Earthquake Preparedness and Safety Tips

It’s easy to panic during the chaos of an earthquake. Focusing on emergency preparedness planning before the tremors start can avoid damage and injury. A little earthquake preparedness can go a long way.

Earthquake Preparedness and Safety Tips

For those living on fault lines, it’s essential to have regular earthquake drills, so responses during an actual earthquake become automatic. Being aware of earthquake safety is especially important because many quakes last only seconds.

Family members should be mindful of what to do, where the safe places are in a room (for example, along interior walls or under a sturdy desk or table), and what areas to avoid, such as windows or walls with objects hung on them. Families should also have a plan for reuniting after a disaster.

Scientists have not yet really determined a way to predict an earthquake. That is why, when a strong earthquake strikes, a lot of people gets injured, or even killed, and properties gets damaged. The only thing we can do, if we live in an area near fault lines, is to be prepared everyday for such eventualities.

Earthquake Preparedness and Safety Tips:

Before an earthquake is also an excellent time to stock up on emergency supplies. An earthquake emergency kit should contain bottled water, candles, flashlights with batteries, a battery-operated radio, non-perishable food (including food for family pets and a manual can opener), and a basic first-aid kit.

You will never know what will happen after a quake, thus, you should always have an emergency kit for everyone in your household. Each kit must contain at least one gallon of water, food supply for at least three days (you should select non-perishable food), and a first aid kit.

You should ensure that you regularly change the food and water in your emergency kit. The food and water in your kit will be of little use if they are already not fit to eat or drink. Instead of saving your life, such might even exacerbate your situation.

Know where the Mains are

Earthquakess might cause fire from gas leaks and electricity.

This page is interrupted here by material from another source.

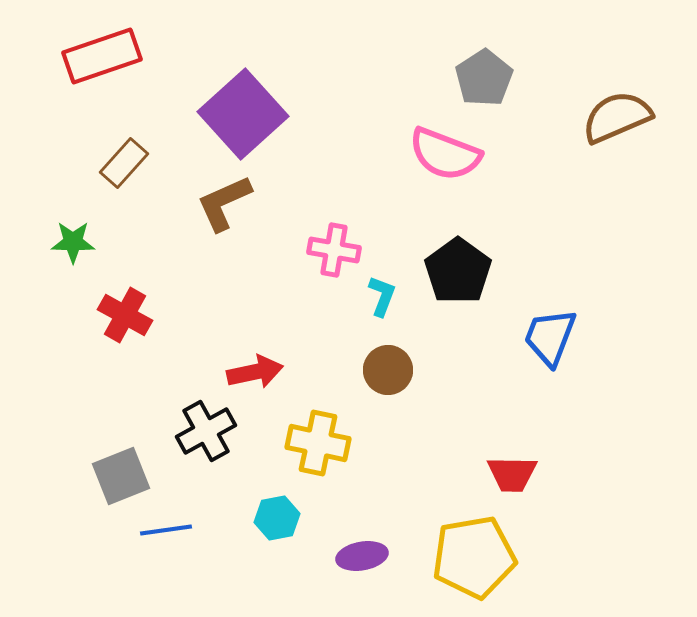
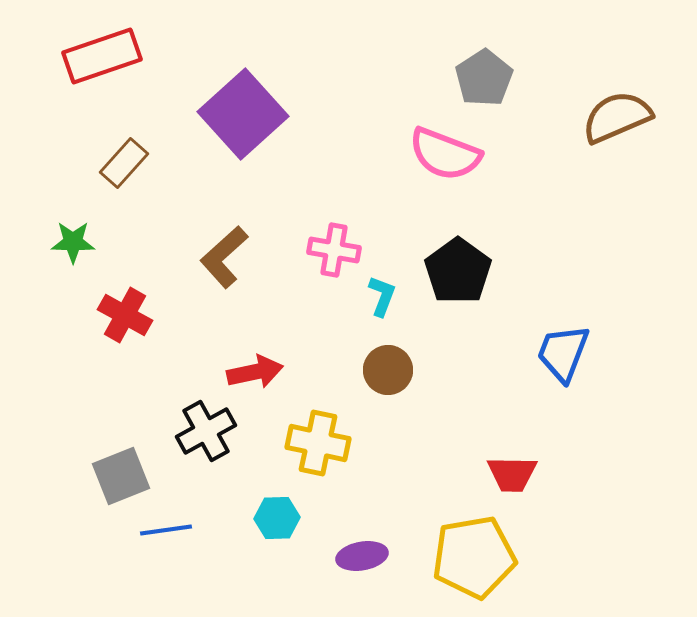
brown L-shape: moved 54 px down; rotated 18 degrees counterclockwise
blue trapezoid: moved 13 px right, 16 px down
cyan hexagon: rotated 9 degrees clockwise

Thus, it is important that you know where the main switches of your utilities are so that you can turn them off when needed.

Other ways to prepare a home for an earthquake:

  • Ensure that heave appliances and furniture are anchored to the ground
  • Heavy items like mirrors or pictures should not be hung on walls over couches, beds, or chairs
  • Heavy objects should be stored on lower shelves, and flammable products should be kept latched in cabinets on bottom shelves

What To Do During An Earthquake

This is a big part of Earthquake Preparedness: knowing what to do when it is happening. Those who are indoors during an earthquake should remain inside, and move to somewhere safe in the home.

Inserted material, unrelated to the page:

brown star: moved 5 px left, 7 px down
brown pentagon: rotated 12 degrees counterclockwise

The first thing you and your family should do is to stay away from objects that might fall off. Stay away from book cases, cabinets, and hanging objects, such as chandeliers, or ceiling fan.

During an earthquake, it is wiser that you stay put, particularly under sturdy tables or door frames. Do not run around or even attempt to get out of the house. There are more dangerous things outside your house that could injure you, such as lampposts and cars.

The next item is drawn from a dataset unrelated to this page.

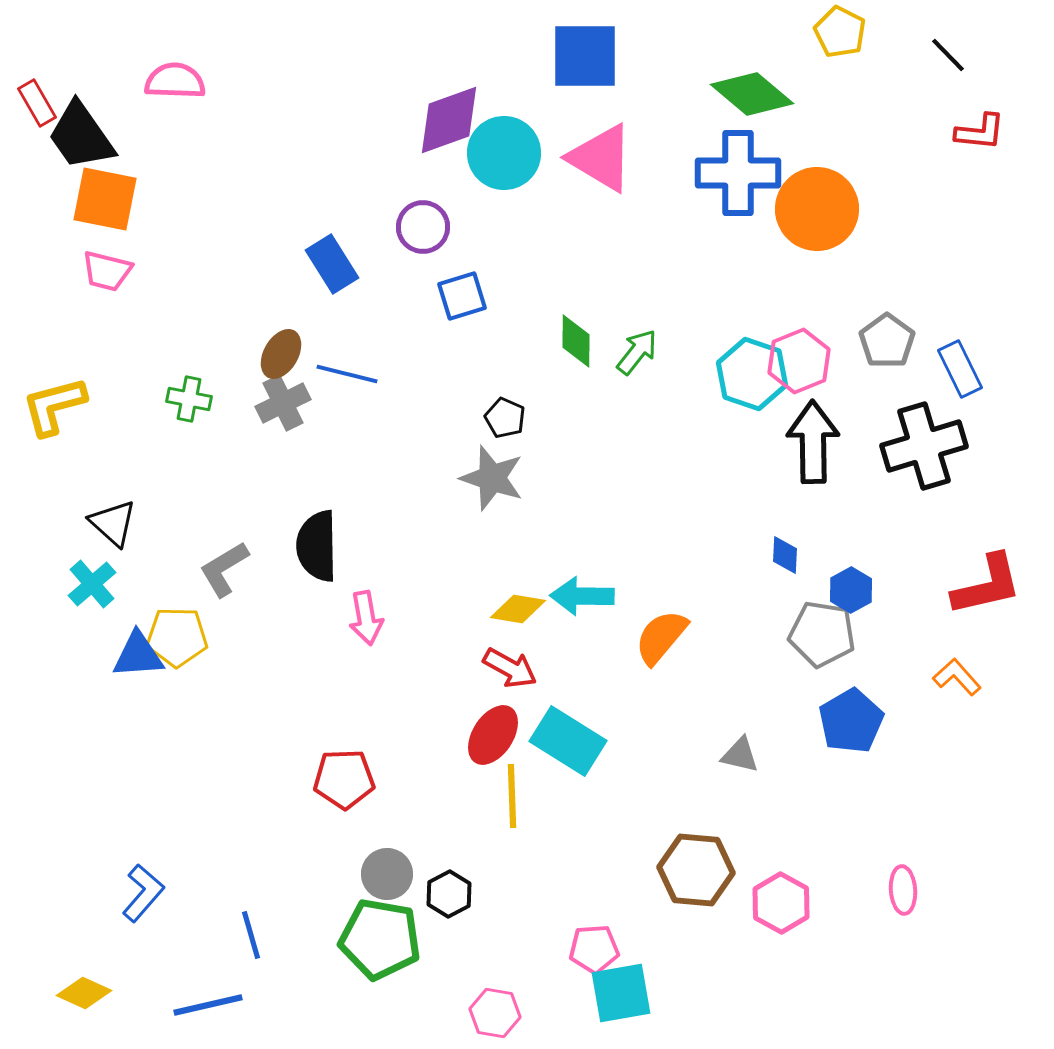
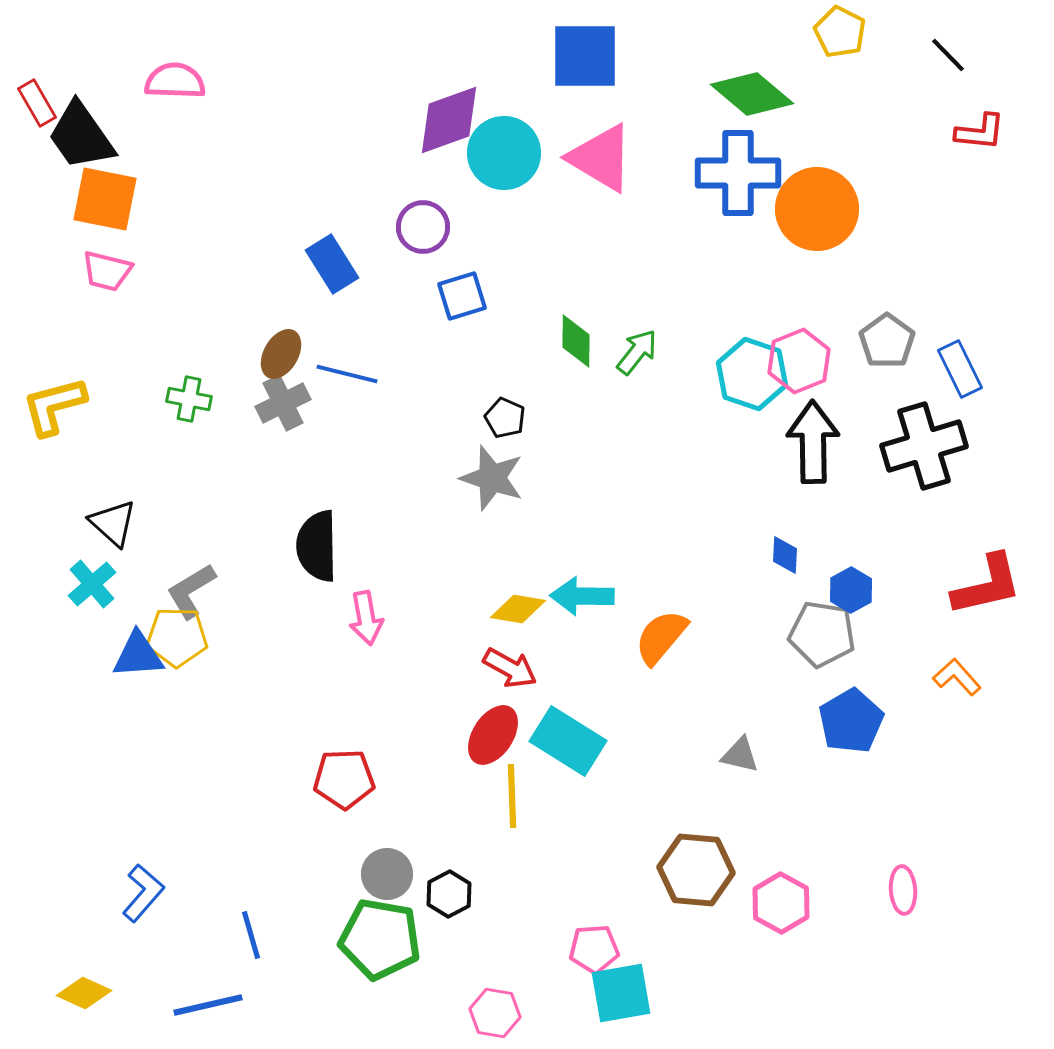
gray L-shape at (224, 569): moved 33 px left, 22 px down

Those standing against a wall should protect their heads with their arms and hands, while those taking cover under a sturdy table should grab hold of it so they can move with it.

Those who are outdoors during an earthquake should move to an open space, out of the path of potential falling objects, and away from trees, power lines, and buildings.

Make sure that the emergency kit that you prepared is easily accessible. If possible, place it in a location where you and your family will run into during a quake.

Stay away from the kitchen. One of the most dangerous places in the house during an earthquake is the kitchen because there are many pots and pans hanging around and drawers full of knives and cutlery. Furthermore, there is a danger of a gas leak in the kitchen that might cause fire.

If you are outside

Those outdoors should remain in the open space until the shaking stops. Those who are driving when an earthquake starts should pull over and remain in their cars. Drivers should avoid stopping on overpasses, under bridges or underpasses, or by power lines and large trees.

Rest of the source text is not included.